Nie dobijajcie nauczycieli

Zamiast czytać opinie o nauczycielach, powinienem napić się żrącego kwasu. Lepiej bym się poczuł. Niestety, zachciało mi się prześledzić to, co dzisiaj z powodu naszego strajku ludzie pisali o pracownikach oświaty. Paru innych belfrów z mojego liceum też czytało, jednak reszta powiedziała, że nie chce wiedzieć, co ludzie wypisują o nauczycielach. Widocznie ta reszta chce zachować optymizm za wszelką cenę. Trudno pracować w szkole bez sporej dawki optymizmu.

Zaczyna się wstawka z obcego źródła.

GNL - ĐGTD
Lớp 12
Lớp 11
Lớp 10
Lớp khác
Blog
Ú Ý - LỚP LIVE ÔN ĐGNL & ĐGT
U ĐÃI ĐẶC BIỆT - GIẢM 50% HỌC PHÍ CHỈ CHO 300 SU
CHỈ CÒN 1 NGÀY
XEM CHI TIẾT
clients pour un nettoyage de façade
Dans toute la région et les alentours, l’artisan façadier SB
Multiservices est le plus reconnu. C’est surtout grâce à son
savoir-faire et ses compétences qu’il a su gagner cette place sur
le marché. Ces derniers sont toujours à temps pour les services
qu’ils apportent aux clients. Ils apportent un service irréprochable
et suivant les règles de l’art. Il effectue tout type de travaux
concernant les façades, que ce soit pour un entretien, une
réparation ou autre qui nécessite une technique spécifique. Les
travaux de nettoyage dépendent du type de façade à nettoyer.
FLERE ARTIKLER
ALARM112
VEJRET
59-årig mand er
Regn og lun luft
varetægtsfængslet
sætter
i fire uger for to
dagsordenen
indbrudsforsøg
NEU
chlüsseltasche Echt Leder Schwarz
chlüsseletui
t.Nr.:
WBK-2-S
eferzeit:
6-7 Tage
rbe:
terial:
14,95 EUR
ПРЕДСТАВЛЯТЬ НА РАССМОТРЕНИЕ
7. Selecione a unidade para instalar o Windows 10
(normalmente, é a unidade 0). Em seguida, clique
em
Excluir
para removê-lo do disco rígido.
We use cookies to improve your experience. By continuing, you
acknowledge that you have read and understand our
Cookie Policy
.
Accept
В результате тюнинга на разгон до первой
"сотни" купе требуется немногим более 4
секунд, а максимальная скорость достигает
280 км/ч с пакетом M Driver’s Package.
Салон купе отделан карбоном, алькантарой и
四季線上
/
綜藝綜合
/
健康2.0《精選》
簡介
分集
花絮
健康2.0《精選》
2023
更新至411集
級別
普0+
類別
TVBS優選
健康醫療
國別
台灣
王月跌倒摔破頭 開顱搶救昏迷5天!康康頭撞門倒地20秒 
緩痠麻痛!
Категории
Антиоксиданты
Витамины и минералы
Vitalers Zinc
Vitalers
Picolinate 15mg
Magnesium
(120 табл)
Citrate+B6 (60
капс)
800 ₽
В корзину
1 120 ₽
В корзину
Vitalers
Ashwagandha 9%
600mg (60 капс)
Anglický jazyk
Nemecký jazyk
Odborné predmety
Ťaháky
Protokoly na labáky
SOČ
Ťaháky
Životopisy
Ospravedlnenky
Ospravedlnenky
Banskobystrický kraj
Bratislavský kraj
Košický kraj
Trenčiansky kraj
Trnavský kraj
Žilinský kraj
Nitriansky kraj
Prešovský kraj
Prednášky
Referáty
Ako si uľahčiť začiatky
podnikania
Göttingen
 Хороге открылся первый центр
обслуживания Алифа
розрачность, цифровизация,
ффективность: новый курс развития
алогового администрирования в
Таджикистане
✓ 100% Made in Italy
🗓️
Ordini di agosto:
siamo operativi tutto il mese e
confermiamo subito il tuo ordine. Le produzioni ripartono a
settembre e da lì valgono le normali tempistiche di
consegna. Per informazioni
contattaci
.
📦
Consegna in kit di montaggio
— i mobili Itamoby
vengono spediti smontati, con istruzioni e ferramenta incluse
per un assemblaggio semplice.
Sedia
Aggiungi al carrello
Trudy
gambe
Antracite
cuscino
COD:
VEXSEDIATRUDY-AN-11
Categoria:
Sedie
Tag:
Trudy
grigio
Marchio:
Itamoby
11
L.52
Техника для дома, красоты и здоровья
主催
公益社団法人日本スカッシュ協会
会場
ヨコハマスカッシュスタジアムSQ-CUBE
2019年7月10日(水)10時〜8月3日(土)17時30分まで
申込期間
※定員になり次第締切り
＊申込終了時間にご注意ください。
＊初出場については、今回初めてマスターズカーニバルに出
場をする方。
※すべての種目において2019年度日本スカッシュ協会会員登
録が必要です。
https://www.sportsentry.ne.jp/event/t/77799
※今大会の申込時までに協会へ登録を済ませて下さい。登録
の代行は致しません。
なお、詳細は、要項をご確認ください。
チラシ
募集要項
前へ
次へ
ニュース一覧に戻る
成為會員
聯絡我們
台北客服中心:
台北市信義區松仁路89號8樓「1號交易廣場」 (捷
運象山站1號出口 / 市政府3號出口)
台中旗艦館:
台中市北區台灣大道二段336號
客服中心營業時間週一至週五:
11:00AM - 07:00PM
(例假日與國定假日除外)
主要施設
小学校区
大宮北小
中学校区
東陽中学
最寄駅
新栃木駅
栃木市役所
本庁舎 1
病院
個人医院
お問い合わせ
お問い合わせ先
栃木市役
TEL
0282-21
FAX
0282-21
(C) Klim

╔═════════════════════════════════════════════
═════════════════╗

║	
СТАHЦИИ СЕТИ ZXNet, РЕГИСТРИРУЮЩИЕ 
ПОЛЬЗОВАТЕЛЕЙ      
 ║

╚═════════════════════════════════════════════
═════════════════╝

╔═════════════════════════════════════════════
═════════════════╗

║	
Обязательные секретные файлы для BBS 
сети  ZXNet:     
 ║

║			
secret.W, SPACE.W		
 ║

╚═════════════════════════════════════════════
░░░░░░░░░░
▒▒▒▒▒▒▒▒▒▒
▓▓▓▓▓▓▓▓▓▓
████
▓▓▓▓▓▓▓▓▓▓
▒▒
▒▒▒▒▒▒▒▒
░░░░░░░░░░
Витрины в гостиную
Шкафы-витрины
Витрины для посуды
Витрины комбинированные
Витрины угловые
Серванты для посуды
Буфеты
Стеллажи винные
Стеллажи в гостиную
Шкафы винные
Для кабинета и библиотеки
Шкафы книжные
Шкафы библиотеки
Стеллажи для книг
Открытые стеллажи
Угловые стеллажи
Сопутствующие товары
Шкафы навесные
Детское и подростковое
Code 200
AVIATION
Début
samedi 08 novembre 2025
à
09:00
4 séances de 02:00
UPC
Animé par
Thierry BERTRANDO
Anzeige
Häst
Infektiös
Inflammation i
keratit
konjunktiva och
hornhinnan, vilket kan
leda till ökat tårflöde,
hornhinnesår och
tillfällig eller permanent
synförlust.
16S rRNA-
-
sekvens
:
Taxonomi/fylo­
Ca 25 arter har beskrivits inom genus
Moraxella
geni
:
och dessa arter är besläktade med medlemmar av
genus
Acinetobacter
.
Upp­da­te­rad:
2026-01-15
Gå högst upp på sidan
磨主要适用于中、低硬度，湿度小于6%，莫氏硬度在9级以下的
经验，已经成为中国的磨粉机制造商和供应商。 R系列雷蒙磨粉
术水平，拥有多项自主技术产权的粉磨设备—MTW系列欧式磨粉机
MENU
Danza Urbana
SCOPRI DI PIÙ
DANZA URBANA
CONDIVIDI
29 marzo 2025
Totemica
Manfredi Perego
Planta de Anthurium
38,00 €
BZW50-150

Ci, co czytali, zaczęli od razu cierpieć. Jak powiedział poeta (o Homerze): „skoro widziałeś tak wiele, teraz już nie zobaczysz nic”. I właśnie po przeczytaniu dzisiejszych wpisów o nauczycielach paru belfrów oślepło. A przynajmniej oślepło im serce. Wrażliwi oślepli najbardziej. Próbowałem pocieszać koleżanki i kolegów, ale ich dusze już się wypełniły brudami, jakie wrzucano dziś do internetu przeciwko nauczycielom. Najtrudniej oczyścić własną duszę.

Głupie słowa ranią bardziej niż miecz obosieczny. Ludzie piszą, co im ślina na język przyniesie, a nauczyciele bardzo przeżywają te wszystkie opinie. Jednych krytyka wzmacnia, a innych pozbawia chęci do pracy. Dzisiaj z niejednego ciała pedagogicznego uleciała dusza i został sam szkielet. Niestety, szkielet belfra nie nadaje się na pomoc naukową. Belfer musi mieć ciało i duszę. I tęgą głowę na karku. Szkielet nie uczy.

Jutro wracamy do pracy. Od zachowania uczniów zależy, czy bezduszne szkielety nauczycieli wypełnią się życiem.